On entend aussi l'adagio des variations de Chopin sur le duo célèbre de l'opéra Don Giovanni de Mozart, La ci darem la mano. Et un peu plus loin, le duo lui-même avec piano. On y apprend que les variations de Chopin faisaient partie d'une "proposition mystique" imaginée par Robert, un moyen aux deux âmes séparées de se retrouver par la pensée durant l'interdiction du père de Clara suite à la demande en mariage. Le drame se termine dans une fougueuse apothéose du mouvement final (Mit Feuer - avec feu) du Trio no. 1 en ré mineur.
Tous les musiciens donnent une prestation fort réussie quoique je déplore un peu chez la pianiste et la violoncelliste certains effets de pose pour la caméra que l'on pourrait excuser comme erreurs de jeunesse.

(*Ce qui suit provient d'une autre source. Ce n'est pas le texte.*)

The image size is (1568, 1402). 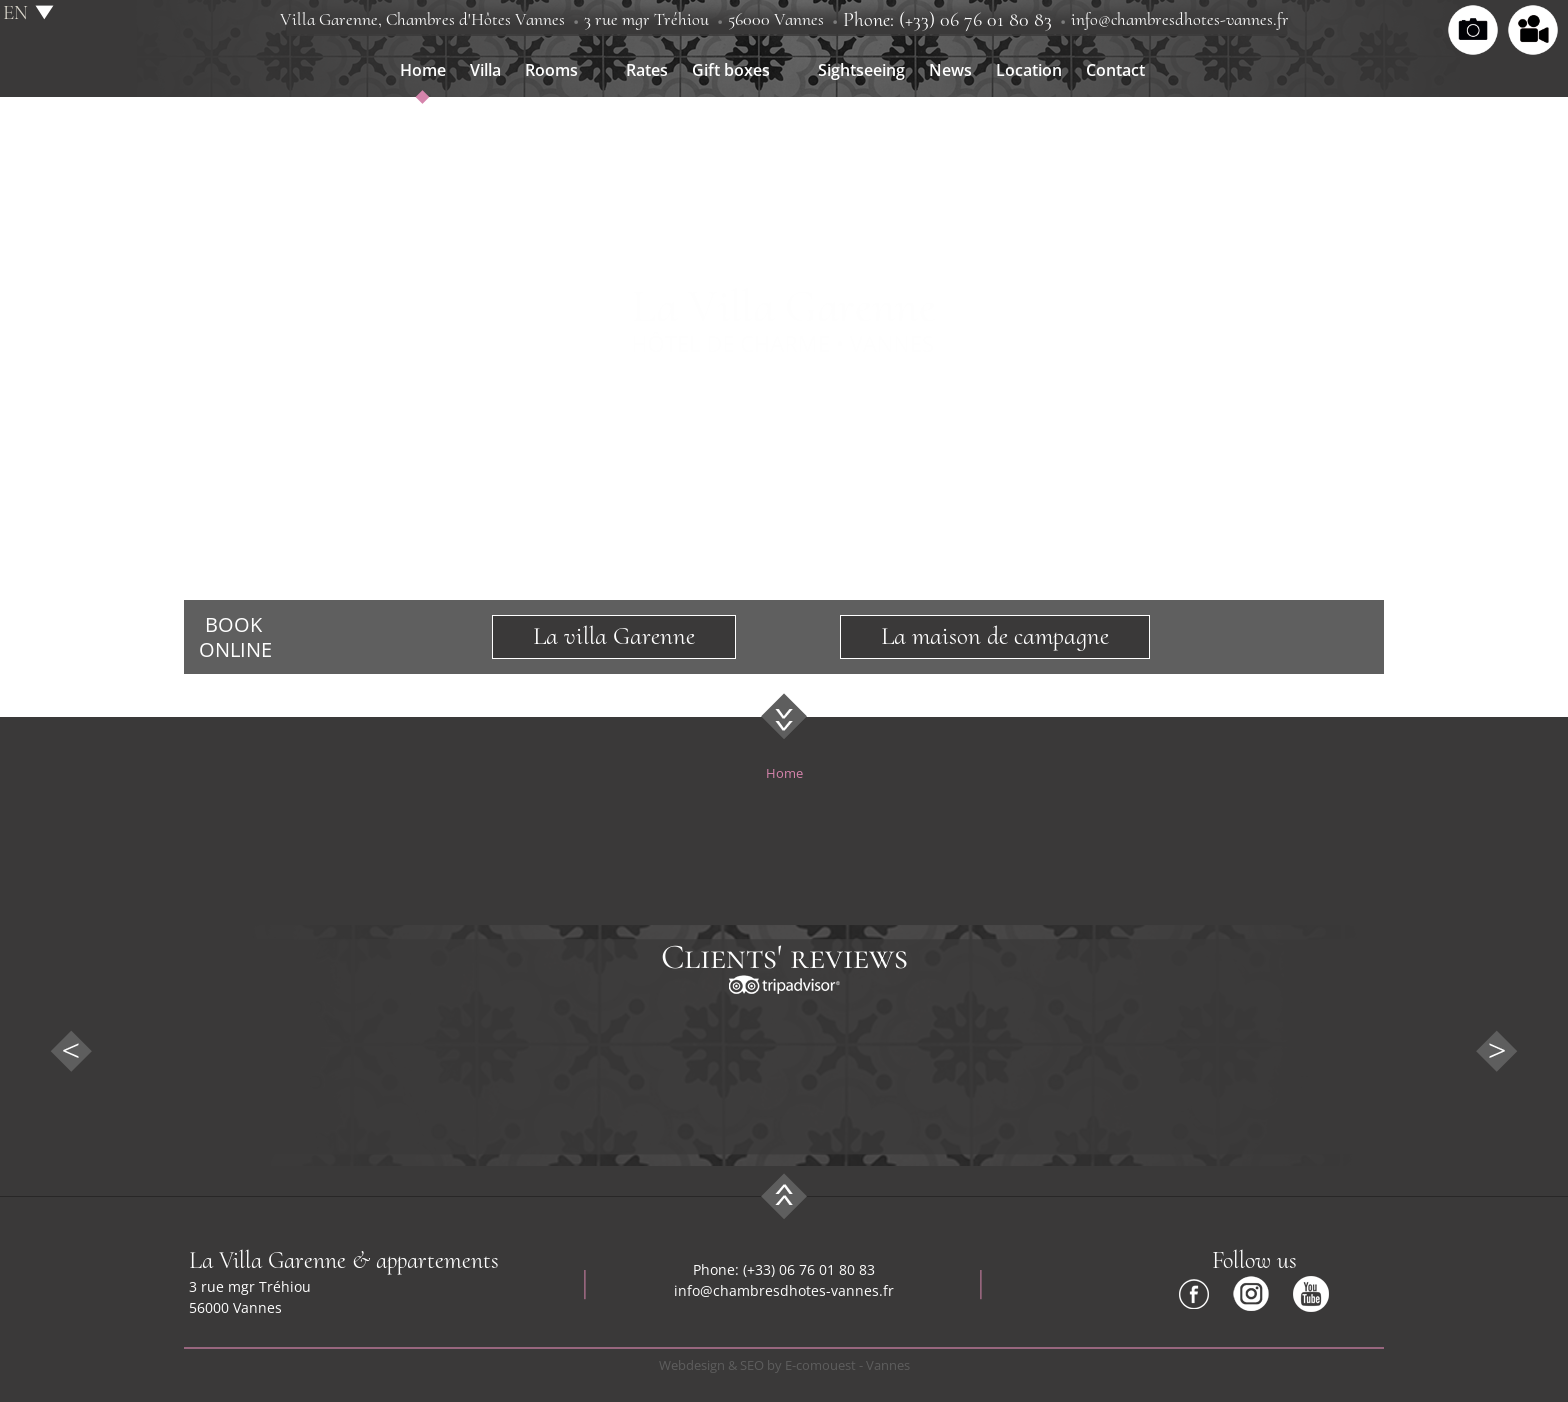 I want to click on Gift boxes, so click(x=731, y=70).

Bien sûr, rien au disque n'y paraîtrait et leur talent n'en serait point diminué.
Le passage le plus émouvant fut la lecture d'une lettre de Clara aux derniers jours de Robert. Les larmes nous viennent aux yeux en même temps que l'actrice. Dans le deuxième DVD, on apprend pourquoi: elle-même épouse de Sting, elle a projeté le sentiment de Clara sur sa personne; on ne peut la blâmer de cette sincérité.
Le deuxième DVD comporte cinq parties. La première consiste en une galerie de photos des artistes lors des répétitions; j'aurais apprécié que l'on ajoute des images de Robert et Clara. La deuxième partie se subdivise en quatre entrevues: instrumentistes; chanteurs et narrateur; acteurs; et le musicologue Daniel Gallagher. J'ai beaucoup aimé le commentaire perspicace du violoniste sur la densité de l'écriture de Robert Schumann. La troisième partie, nettement la plus instructive, nous vient du conservateur du musée Schumann à Zwickau. Il nous informe de manière éclairante sur plusieurs aspects de la vie des Schumann. La quatrième partie est une chronologie avec des couleurs permettant d'identifier ce qui appartient à Robert ou à Clara ainsi que certains événements indépendants d'eux. La typographie aurait dû être améliorée pour faciliter la lecture. La cinquième partie fait la promotion des projets éducatifs et communautaires associés au Royal Opera House grâce à trois témoignages sympathiques et dont devraient s'inspirer nos gouvernements.
En somme, cette production rend justice à une dramatisation qui pourrait aisément servir de modèle dans la conaissance approfondie que nous apportent des sources directes telles les correspondances et les journaux intimes des grands artistes. Et ce ne sont pas les sujets qui manquent.